In the version of the story told in the ballad of Sir Hugh, or the Jew’s Daughter, the boy accidentally kicks a ball through the window of a Jew’s house, and goes to ask for it back. The Jew’s daughter entices him into the house, then stabs him to death and disposes of the body. The child bleeds to death, as described in these terms:
And first came out the thick, thick blood,
And syne came out the thin;
And syne came out the bonny heart’s blood;
There was nae mair within.
When Hugh fails to return home and his mother goes to look for him, his dead body miraculously calls out to alert her to its location.
Versions of the ballad endured as popular oral tradition well into the 2oth century. Contemporary versions – without the Jewish aspect – were put to music by Benjamin Britten and Steeleye Span. It is mentioned in Chaucer’s The Prioress’s Tale – “O yonge Hugh of Lyncoln, slayn also / With cursed Jewes, as it is notable” – itself a blood libel story. For Julius, the ballad “may be regarded both as an initial episode and as a continuing episode, because by its longevity it continuously accompanies the development of English literary anti-Semitism.” It was only in the 1950s that the shrine to Hugh was removed from Lincoln Cathedral and replaced with this notice:
By the remains of the shrine of “Little St. Hugh”
Trumped up stories of ‘ritual murders’ of Christian boys by Jewish communities were common throughout Europe during the Middle Ages and even much later. These fictions cost many innocent Jews their lives. Lincoln had its own legend and the alleged victim was buried in the Cathedral in the year 1255.
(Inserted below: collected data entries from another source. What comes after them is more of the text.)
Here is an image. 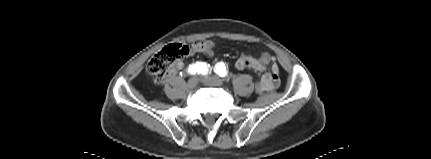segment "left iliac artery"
Instances as JSON below:
<instances>
[{
    "mask_svg": "<svg viewBox=\"0 0 431 159\" xmlns=\"http://www.w3.org/2000/svg\"><path fill=\"white\" fill-rule=\"evenodd\" d=\"M214 72L221 77H226L228 74L226 65L223 62H219L215 65Z\"/></svg>",
    "mask_w": 431,
    "mask_h": 159,
    "instance_id": "obj_1",
    "label": "left iliac artery"
}]
</instances>
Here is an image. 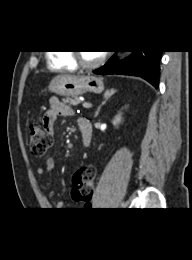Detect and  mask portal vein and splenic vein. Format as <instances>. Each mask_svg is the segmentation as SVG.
<instances>
[{"mask_svg":"<svg viewBox=\"0 0 192 260\" xmlns=\"http://www.w3.org/2000/svg\"><path fill=\"white\" fill-rule=\"evenodd\" d=\"M82 105H83L84 108L92 107V104L91 103H87V102H84Z\"/></svg>","mask_w":192,"mask_h":260,"instance_id":"18ae733b","label":"portal vein and splenic vein"}]
</instances>
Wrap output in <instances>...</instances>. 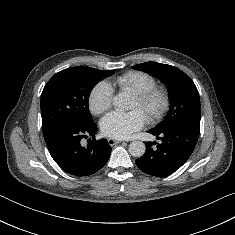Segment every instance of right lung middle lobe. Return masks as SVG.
Here are the masks:
<instances>
[{
	"mask_svg": "<svg viewBox=\"0 0 235 235\" xmlns=\"http://www.w3.org/2000/svg\"><path fill=\"white\" fill-rule=\"evenodd\" d=\"M114 70L72 67L56 73L41 94L42 131L47 138L64 125L88 126L94 123L88 109L89 95Z\"/></svg>",
	"mask_w": 235,
	"mask_h": 235,
	"instance_id": "obj_1",
	"label": "right lung middle lobe"
}]
</instances>
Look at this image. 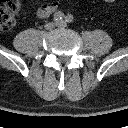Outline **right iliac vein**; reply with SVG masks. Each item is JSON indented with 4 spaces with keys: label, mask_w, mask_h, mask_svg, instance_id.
I'll return each mask as SVG.
<instances>
[{
    "label": "right iliac vein",
    "mask_w": 128,
    "mask_h": 128,
    "mask_svg": "<svg viewBox=\"0 0 128 128\" xmlns=\"http://www.w3.org/2000/svg\"><path fill=\"white\" fill-rule=\"evenodd\" d=\"M57 26V22H49L45 25V29L48 31L53 30Z\"/></svg>",
    "instance_id": "1"
}]
</instances>
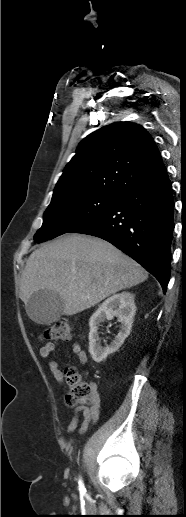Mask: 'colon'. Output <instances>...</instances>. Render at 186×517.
I'll list each match as a JSON object with an SVG mask.
<instances>
[{
  "label": "colon",
  "mask_w": 186,
  "mask_h": 517,
  "mask_svg": "<svg viewBox=\"0 0 186 517\" xmlns=\"http://www.w3.org/2000/svg\"><path fill=\"white\" fill-rule=\"evenodd\" d=\"M72 333L71 324L66 320H61L46 327L40 337L46 341L63 340L70 338ZM65 378L69 386L66 400L70 406L93 402L95 393L93 383L82 380L79 372L74 368L66 371Z\"/></svg>",
  "instance_id": "5ec220e1"
}]
</instances>
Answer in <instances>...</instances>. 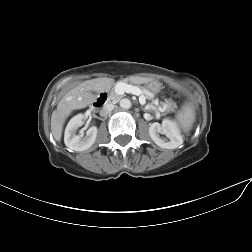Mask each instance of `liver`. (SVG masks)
Wrapping results in <instances>:
<instances>
[{
	"label": "liver",
	"mask_w": 252,
	"mask_h": 252,
	"mask_svg": "<svg viewBox=\"0 0 252 252\" xmlns=\"http://www.w3.org/2000/svg\"><path fill=\"white\" fill-rule=\"evenodd\" d=\"M130 80L134 83L148 82L147 78H135ZM114 83L112 78H97L87 80L71 91L58 103L57 109L53 111L51 116V131L56 141H60L62 137V129L65 119L73 110L81 109L90 105L95 101V96L91 91L102 92L109 90Z\"/></svg>",
	"instance_id": "obj_1"
}]
</instances>
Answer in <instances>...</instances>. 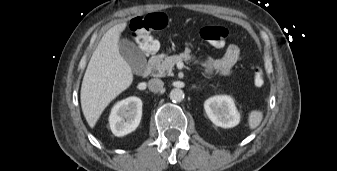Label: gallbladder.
I'll return each instance as SVG.
<instances>
[{
    "mask_svg": "<svg viewBox=\"0 0 337 171\" xmlns=\"http://www.w3.org/2000/svg\"><path fill=\"white\" fill-rule=\"evenodd\" d=\"M119 51L124 60L131 67L133 73L141 75L146 66V59L142 51L127 39H123L119 42Z\"/></svg>",
    "mask_w": 337,
    "mask_h": 171,
    "instance_id": "obj_1",
    "label": "gallbladder"
}]
</instances>
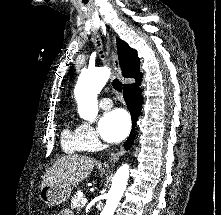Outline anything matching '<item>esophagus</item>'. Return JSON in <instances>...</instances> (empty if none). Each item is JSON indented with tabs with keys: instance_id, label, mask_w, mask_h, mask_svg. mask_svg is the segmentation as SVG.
I'll return each instance as SVG.
<instances>
[{
	"instance_id": "obj_1",
	"label": "esophagus",
	"mask_w": 221,
	"mask_h": 215,
	"mask_svg": "<svg viewBox=\"0 0 221 215\" xmlns=\"http://www.w3.org/2000/svg\"><path fill=\"white\" fill-rule=\"evenodd\" d=\"M105 48H106L107 55L110 56V58H111L112 66L115 70V73H116L117 77L119 79H122V73H121L120 65H119L117 57L113 55L112 43H111V40H110L109 36H107L105 38ZM124 154H125V150L121 149L117 153L112 154L109 157V159H110L111 162H116Z\"/></svg>"
}]
</instances>
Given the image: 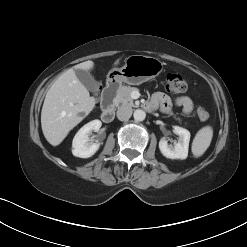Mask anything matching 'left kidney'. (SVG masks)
Instances as JSON below:
<instances>
[{"instance_id": "1", "label": "left kidney", "mask_w": 247, "mask_h": 247, "mask_svg": "<svg viewBox=\"0 0 247 247\" xmlns=\"http://www.w3.org/2000/svg\"><path fill=\"white\" fill-rule=\"evenodd\" d=\"M173 132L179 135V140L174 146L168 145L167 141L162 138L159 141V149L163 156L169 159H186L190 141V132L182 127L175 126Z\"/></svg>"}]
</instances>
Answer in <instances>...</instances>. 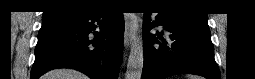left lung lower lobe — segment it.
<instances>
[{"label": "left lung lower lobe", "instance_id": "obj_1", "mask_svg": "<svg viewBox=\"0 0 255 79\" xmlns=\"http://www.w3.org/2000/svg\"><path fill=\"white\" fill-rule=\"evenodd\" d=\"M157 13L156 21L151 23L148 19L151 13H144V66L141 79H165L176 74L219 79L220 72L214 60L207 20L178 16L160 8ZM159 24L170 33V43L160 34L149 33Z\"/></svg>", "mask_w": 255, "mask_h": 79}]
</instances>
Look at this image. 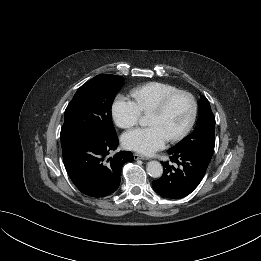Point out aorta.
<instances>
[{
  "instance_id": "1",
  "label": "aorta",
  "mask_w": 261,
  "mask_h": 261,
  "mask_svg": "<svg viewBox=\"0 0 261 261\" xmlns=\"http://www.w3.org/2000/svg\"><path fill=\"white\" fill-rule=\"evenodd\" d=\"M147 173L153 178H159L163 174V167L158 161H150L147 163Z\"/></svg>"
}]
</instances>
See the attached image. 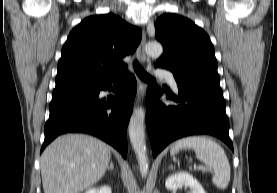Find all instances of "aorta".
Masks as SVG:
<instances>
[{
	"label": "aorta",
	"instance_id": "1",
	"mask_svg": "<svg viewBox=\"0 0 277 193\" xmlns=\"http://www.w3.org/2000/svg\"><path fill=\"white\" fill-rule=\"evenodd\" d=\"M145 51L149 56L159 57L163 52V47L158 42H149L145 46ZM144 123V110L142 108L135 109L129 122V137L136 157L138 159V164L142 177L147 176L149 169Z\"/></svg>",
	"mask_w": 277,
	"mask_h": 193
}]
</instances>
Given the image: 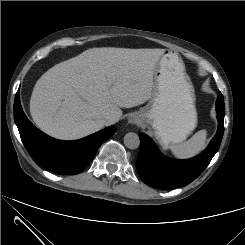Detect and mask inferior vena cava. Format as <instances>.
<instances>
[{
	"label": "inferior vena cava",
	"mask_w": 245,
	"mask_h": 245,
	"mask_svg": "<svg viewBox=\"0 0 245 245\" xmlns=\"http://www.w3.org/2000/svg\"><path fill=\"white\" fill-rule=\"evenodd\" d=\"M119 120V117L117 115L114 114H108L104 117V121L106 124L110 125V124H114Z\"/></svg>",
	"instance_id": "602c4592"
}]
</instances>
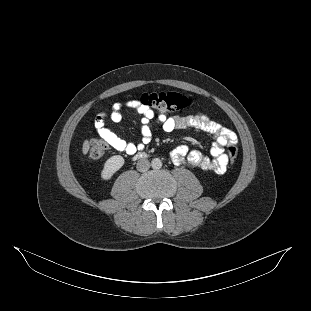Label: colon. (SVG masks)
<instances>
[{
	"mask_svg": "<svg viewBox=\"0 0 311 311\" xmlns=\"http://www.w3.org/2000/svg\"><path fill=\"white\" fill-rule=\"evenodd\" d=\"M140 101L163 113H174L187 108L190 105V100L186 96L176 92H154L145 93L141 96ZM107 150L106 142L95 140L89 150L88 157L95 161L100 159ZM229 161L233 164L238 156L237 147L232 144L228 148Z\"/></svg>",
	"mask_w": 311,
	"mask_h": 311,
	"instance_id": "5ec220e1",
	"label": "colon"
}]
</instances>
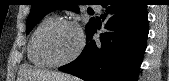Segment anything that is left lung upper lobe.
<instances>
[{"label":"left lung upper lobe","mask_w":169,"mask_h":81,"mask_svg":"<svg viewBox=\"0 0 169 81\" xmlns=\"http://www.w3.org/2000/svg\"><path fill=\"white\" fill-rule=\"evenodd\" d=\"M31 12L27 19L26 34H29L33 27L49 12L56 9H68L79 12V5L71 3L67 0H32ZM95 21L90 19L86 26V33L92 28Z\"/></svg>","instance_id":"5c2ea615"}]
</instances>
Such stories do not redound to the credit of Christendom, and so we pray:
Lord, forgive what we have been, amend what we are, and direct what we shall be.
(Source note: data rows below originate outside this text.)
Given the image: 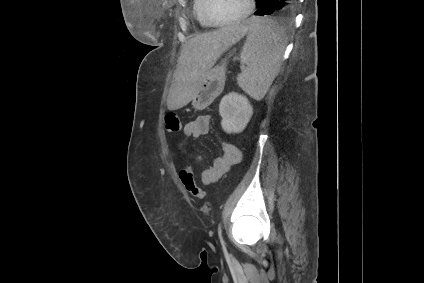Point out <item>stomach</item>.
Returning a JSON list of instances; mask_svg holds the SVG:
<instances>
[{"mask_svg": "<svg viewBox=\"0 0 424 283\" xmlns=\"http://www.w3.org/2000/svg\"><path fill=\"white\" fill-rule=\"evenodd\" d=\"M225 64L226 63H223L220 66H216L215 68L209 70V72L206 74L198 91L196 92L195 97L192 99V105L195 108L201 109L204 106V104L201 102V98L208 92L213 83L216 82L218 74L224 71Z\"/></svg>", "mask_w": 424, "mask_h": 283, "instance_id": "0dacf381", "label": "stomach"}]
</instances>
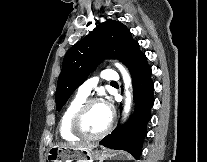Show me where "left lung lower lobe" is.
<instances>
[{"label": "left lung lower lobe", "instance_id": "left-lung-lower-lobe-1", "mask_svg": "<svg viewBox=\"0 0 207 162\" xmlns=\"http://www.w3.org/2000/svg\"><path fill=\"white\" fill-rule=\"evenodd\" d=\"M132 76L135 112L128 123L118 126L110 135L103 138L100 143L111 149L125 150L135 158L142 152V143L146 136V125L151 118V107L154 103L151 81V67L147 64L145 54L141 53L128 66Z\"/></svg>", "mask_w": 207, "mask_h": 162}]
</instances>
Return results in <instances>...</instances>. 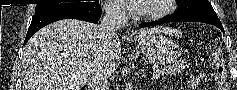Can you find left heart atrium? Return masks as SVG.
Listing matches in <instances>:
<instances>
[{"label": "left heart atrium", "mask_w": 237, "mask_h": 90, "mask_svg": "<svg viewBox=\"0 0 237 90\" xmlns=\"http://www.w3.org/2000/svg\"><path fill=\"white\" fill-rule=\"evenodd\" d=\"M118 3H124L125 7H134L135 3H149L150 0H117Z\"/></svg>", "instance_id": "1"}]
</instances>
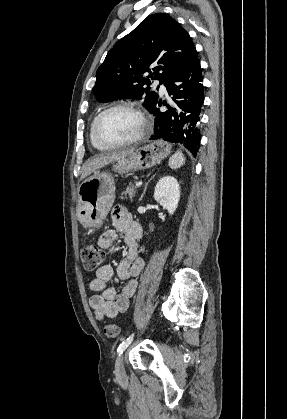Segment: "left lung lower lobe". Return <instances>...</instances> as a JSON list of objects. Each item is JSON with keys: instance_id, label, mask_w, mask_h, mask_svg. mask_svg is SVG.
<instances>
[{"instance_id": "1", "label": "left lung lower lobe", "mask_w": 287, "mask_h": 419, "mask_svg": "<svg viewBox=\"0 0 287 419\" xmlns=\"http://www.w3.org/2000/svg\"><path fill=\"white\" fill-rule=\"evenodd\" d=\"M203 78L199 59H194L182 72L164 82L172 102L166 112H160L157 103L150 110L155 116L151 140H165L184 144L196 156L200 134L197 129L204 102ZM161 105V102L158 103Z\"/></svg>"}]
</instances>
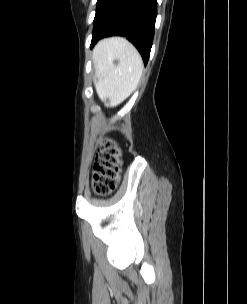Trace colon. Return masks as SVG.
<instances>
[{
	"instance_id": "1",
	"label": "colon",
	"mask_w": 247,
	"mask_h": 304,
	"mask_svg": "<svg viewBox=\"0 0 247 304\" xmlns=\"http://www.w3.org/2000/svg\"><path fill=\"white\" fill-rule=\"evenodd\" d=\"M121 151L113 140L100 144L93 169V187L98 194L113 191L121 173Z\"/></svg>"
}]
</instances>
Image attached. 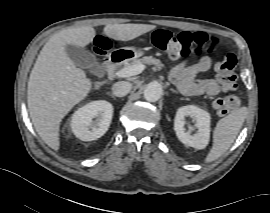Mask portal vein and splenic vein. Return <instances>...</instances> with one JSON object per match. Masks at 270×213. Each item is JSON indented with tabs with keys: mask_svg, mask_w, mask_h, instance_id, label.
<instances>
[{
	"mask_svg": "<svg viewBox=\"0 0 270 213\" xmlns=\"http://www.w3.org/2000/svg\"><path fill=\"white\" fill-rule=\"evenodd\" d=\"M144 69H145L144 64H135L117 71L116 76L119 78H127L140 74Z\"/></svg>",
	"mask_w": 270,
	"mask_h": 213,
	"instance_id": "1",
	"label": "portal vein and splenic vein"
}]
</instances>
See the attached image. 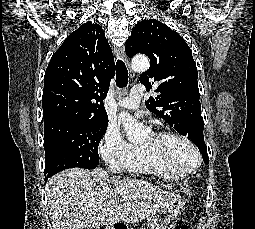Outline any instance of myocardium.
<instances>
[{
  "label": "myocardium",
  "mask_w": 255,
  "mask_h": 229,
  "mask_svg": "<svg viewBox=\"0 0 255 229\" xmlns=\"http://www.w3.org/2000/svg\"><path fill=\"white\" fill-rule=\"evenodd\" d=\"M174 138L180 140L187 144L195 153L197 157V161L192 166H185V167H175L171 163H169L161 154L159 150V144L166 139ZM143 147L153 156L155 157L161 164H163L168 170L173 173H185L189 174L196 169H198L202 163V155L198 147L195 143L190 140L187 136L177 133V132H158L153 134V143L143 145Z\"/></svg>",
  "instance_id": "myocardium-1"
}]
</instances>
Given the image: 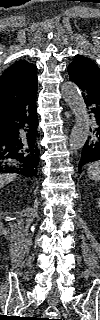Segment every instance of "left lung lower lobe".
Masks as SVG:
<instances>
[{"instance_id": "0a47b994", "label": "left lung lower lobe", "mask_w": 100, "mask_h": 320, "mask_svg": "<svg viewBox=\"0 0 100 320\" xmlns=\"http://www.w3.org/2000/svg\"><path fill=\"white\" fill-rule=\"evenodd\" d=\"M82 91L85 103L91 106L93 122L88 138L83 146L79 160V170L87 163L100 161V96L89 90L84 84L70 77Z\"/></svg>"}]
</instances>
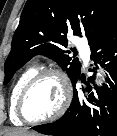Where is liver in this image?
<instances>
[{
    "label": "liver",
    "mask_w": 117,
    "mask_h": 136,
    "mask_svg": "<svg viewBox=\"0 0 117 136\" xmlns=\"http://www.w3.org/2000/svg\"><path fill=\"white\" fill-rule=\"evenodd\" d=\"M6 136H39V135L35 132H30L25 129H16L8 132Z\"/></svg>",
    "instance_id": "liver-1"
}]
</instances>
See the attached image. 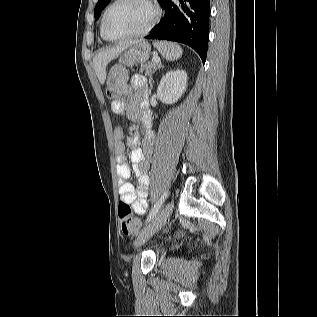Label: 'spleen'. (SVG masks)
Returning <instances> with one entry per match:
<instances>
[{"instance_id":"1","label":"spleen","mask_w":317,"mask_h":317,"mask_svg":"<svg viewBox=\"0 0 317 317\" xmlns=\"http://www.w3.org/2000/svg\"><path fill=\"white\" fill-rule=\"evenodd\" d=\"M154 46L161 53V55L169 61L179 59L183 53L182 48L176 43L171 42H155Z\"/></svg>"}]
</instances>
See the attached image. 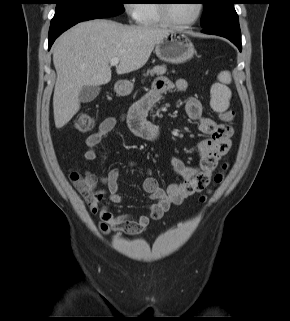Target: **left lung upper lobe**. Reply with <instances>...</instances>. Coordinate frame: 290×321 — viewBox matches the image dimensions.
Instances as JSON below:
<instances>
[{
    "mask_svg": "<svg viewBox=\"0 0 290 321\" xmlns=\"http://www.w3.org/2000/svg\"><path fill=\"white\" fill-rule=\"evenodd\" d=\"M236 0H202L204 5L202 27L209 28L236 15Z\"/></svg>",
    "mask_w": 290,
    "mask_h": 321,
    "instance_id": "1",
    "label": "left lung upper lobe"
}]
</instances>
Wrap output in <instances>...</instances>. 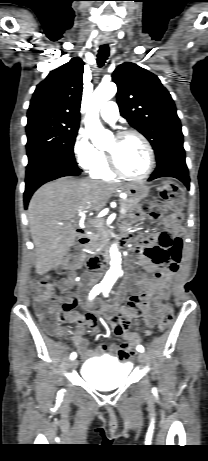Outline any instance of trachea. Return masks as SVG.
<instances>
[{"instance_id":"3493384b","label":"trachea","mask_w":208,"mask_h":461,"mask_svg":"<svg viewBox=\"0 0 208 461\" xmlns=\"http://www.w3.org/2000/svg\"><path fill=\"white\" fill-rule=\"evenodd\" d=\"M109 56V47L107 44L101 45L97 55V64L102 67Z\"/></svg>"}]
</instances>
It is not possible to know whether the staff or students at the University of Lincoln know the history of Lincoln’s blood libel, or the role it played in creating and sustaining a tradition of English literary antisemitism. It is possible that they are familiar with that history but do not consider it relevant to Seven Jewish Children, even though Seven Jewish Children, like Sir Hugh, or the Jew’s Daughter, is based on the juxtaposition of Jewish and non-Jewish children, with the latter left covered in their own blood.
A symposium in Lincoln on Caryl Churchill’s work, with an associated performance ofSeven Jewish Children, could provide the perfect opportunity to explore the idea thatSeven Jewish Children falls into a tradition of antisemitic literature that found one of its earliest expressions in a story about events in Lincoln some 750 years ago. We do not know what papers have been submitted to the symposium, nor what the keynote speaker, Professor Elaine Aston of Lancaster University, plans to say. But its organiser, Dr Sian Adiseshiah, did touch on this argument in her recent work,Churchill’s Socialism: Political Resistance in the Plays of Caryl Churchill.
And what did Adiseshiah have to say about the idea that Seven Jewish Children evokes the master myth of English antisemitism, the blood libel, a myth that has framed an entire tradition of antisemitic English literature, which stretches back to the twelfth century and encompasses some of England’s greatest writers?
Of course, the play was accused by some of being anti-semitic, an accusation seemingly difficult to avoid for those campaigning against Israeli occupation and expressing Palestinian solidarity.